Optical spin-orbit coupling in the presence of magnetization: photonic skyrmion interaction with magnetic domains

Polarization and related spin properties are important characteristics of electromagnetic waves and their manipulation is crucial in almost all photonic applications. Magnetic materials are often used for controlling light polarization through the magneto-optical Kerr or Faraday effects. Recently, complex topological structures of the optical spin have been demonstrated in the evanescent light field, which in the presence of the spin- orbit coupling may form photonic skyrmions. Here, we investigate the optical spin-orbit coupling in the presence of magnetization and the interaction between photonic skyrmions and magnetic domains. We demonstrate that the magnetization is responsible for the modulation of the optical spin distribution, resulting in twisted Neel-type skyrmions. This effect can be used for the visualization of magnetic domain structure with both in plane and polar orientation of magnetization, and in turn for creation of complex optical spin distributions using magnetization patterns.

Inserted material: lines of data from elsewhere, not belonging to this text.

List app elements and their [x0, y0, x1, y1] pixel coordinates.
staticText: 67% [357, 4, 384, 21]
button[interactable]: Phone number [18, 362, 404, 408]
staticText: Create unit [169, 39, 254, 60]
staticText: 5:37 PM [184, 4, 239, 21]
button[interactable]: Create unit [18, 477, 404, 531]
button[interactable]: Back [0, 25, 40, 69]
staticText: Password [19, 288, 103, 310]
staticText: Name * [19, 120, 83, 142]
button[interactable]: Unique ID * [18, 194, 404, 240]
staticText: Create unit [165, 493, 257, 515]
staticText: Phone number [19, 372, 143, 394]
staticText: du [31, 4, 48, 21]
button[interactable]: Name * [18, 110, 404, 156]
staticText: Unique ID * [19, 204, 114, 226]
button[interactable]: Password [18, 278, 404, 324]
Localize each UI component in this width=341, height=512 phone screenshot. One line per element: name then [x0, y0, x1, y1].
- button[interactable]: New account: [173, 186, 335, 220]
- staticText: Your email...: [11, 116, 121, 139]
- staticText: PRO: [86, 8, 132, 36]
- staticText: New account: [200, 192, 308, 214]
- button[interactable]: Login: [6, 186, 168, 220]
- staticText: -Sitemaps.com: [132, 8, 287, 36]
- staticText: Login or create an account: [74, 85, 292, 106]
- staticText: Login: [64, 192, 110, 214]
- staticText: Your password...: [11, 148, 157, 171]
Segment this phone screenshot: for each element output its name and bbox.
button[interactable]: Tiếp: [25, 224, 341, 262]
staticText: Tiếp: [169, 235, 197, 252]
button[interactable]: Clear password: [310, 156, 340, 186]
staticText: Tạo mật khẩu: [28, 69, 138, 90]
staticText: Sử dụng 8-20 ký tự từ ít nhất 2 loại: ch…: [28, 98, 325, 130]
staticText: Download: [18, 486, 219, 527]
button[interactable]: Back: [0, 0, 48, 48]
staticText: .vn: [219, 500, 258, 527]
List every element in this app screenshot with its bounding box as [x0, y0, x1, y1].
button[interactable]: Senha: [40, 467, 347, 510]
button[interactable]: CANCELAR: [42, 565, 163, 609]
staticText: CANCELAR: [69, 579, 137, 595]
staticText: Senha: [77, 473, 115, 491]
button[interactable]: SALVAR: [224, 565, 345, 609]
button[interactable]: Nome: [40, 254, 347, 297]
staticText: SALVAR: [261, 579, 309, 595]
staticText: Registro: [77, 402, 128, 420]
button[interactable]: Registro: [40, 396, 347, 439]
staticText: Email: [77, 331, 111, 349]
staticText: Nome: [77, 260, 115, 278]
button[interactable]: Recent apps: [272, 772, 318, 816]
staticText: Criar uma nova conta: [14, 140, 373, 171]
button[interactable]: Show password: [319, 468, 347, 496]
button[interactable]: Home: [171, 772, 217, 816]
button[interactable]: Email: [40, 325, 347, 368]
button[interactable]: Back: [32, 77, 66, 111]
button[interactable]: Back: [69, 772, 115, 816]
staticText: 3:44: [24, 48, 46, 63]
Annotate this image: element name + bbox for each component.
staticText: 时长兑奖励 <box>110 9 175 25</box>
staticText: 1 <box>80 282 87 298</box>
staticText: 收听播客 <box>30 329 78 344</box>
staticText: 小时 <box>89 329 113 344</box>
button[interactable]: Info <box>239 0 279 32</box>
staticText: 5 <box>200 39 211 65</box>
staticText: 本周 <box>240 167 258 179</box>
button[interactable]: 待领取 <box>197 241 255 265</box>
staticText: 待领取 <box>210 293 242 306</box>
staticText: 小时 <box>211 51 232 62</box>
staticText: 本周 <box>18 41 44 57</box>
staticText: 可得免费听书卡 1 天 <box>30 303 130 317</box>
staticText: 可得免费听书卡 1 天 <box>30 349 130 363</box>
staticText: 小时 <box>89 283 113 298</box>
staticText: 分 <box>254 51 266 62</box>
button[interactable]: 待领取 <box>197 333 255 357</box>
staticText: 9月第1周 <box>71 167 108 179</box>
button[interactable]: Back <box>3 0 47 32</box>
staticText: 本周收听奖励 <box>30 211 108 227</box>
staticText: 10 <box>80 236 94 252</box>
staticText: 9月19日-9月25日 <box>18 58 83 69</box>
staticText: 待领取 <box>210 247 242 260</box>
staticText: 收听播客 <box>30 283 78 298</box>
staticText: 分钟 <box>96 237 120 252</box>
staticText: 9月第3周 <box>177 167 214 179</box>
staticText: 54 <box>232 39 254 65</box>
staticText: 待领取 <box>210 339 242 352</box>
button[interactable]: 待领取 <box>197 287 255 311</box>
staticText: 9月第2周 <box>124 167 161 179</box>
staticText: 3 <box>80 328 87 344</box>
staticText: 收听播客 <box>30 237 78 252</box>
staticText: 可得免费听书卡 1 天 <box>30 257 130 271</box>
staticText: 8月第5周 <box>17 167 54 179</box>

The demonstrated interplay between photonic skyrmions and magneto-optical effects may also provide novel opportunities for investigation and manipulation of magnetic skyrmions using optical spin-orbit coupling.

Automated summary

This study investigates the optical spin-orbit coupling in the presence of magnetization and the interaction between photonic skyrmions and magnetic domains. The magnetization modulates the optical spin distribution, resulting in twisted Neel-type skyrmions, which can be used for visualizing magnetic domain structure and creating complex optical spin distributions. The interplay between photonic skyrmions and magneto-optical effects provides new opportunities for the investigation and manipulation of magnetic skyrmions using optical spin-orbit coupling.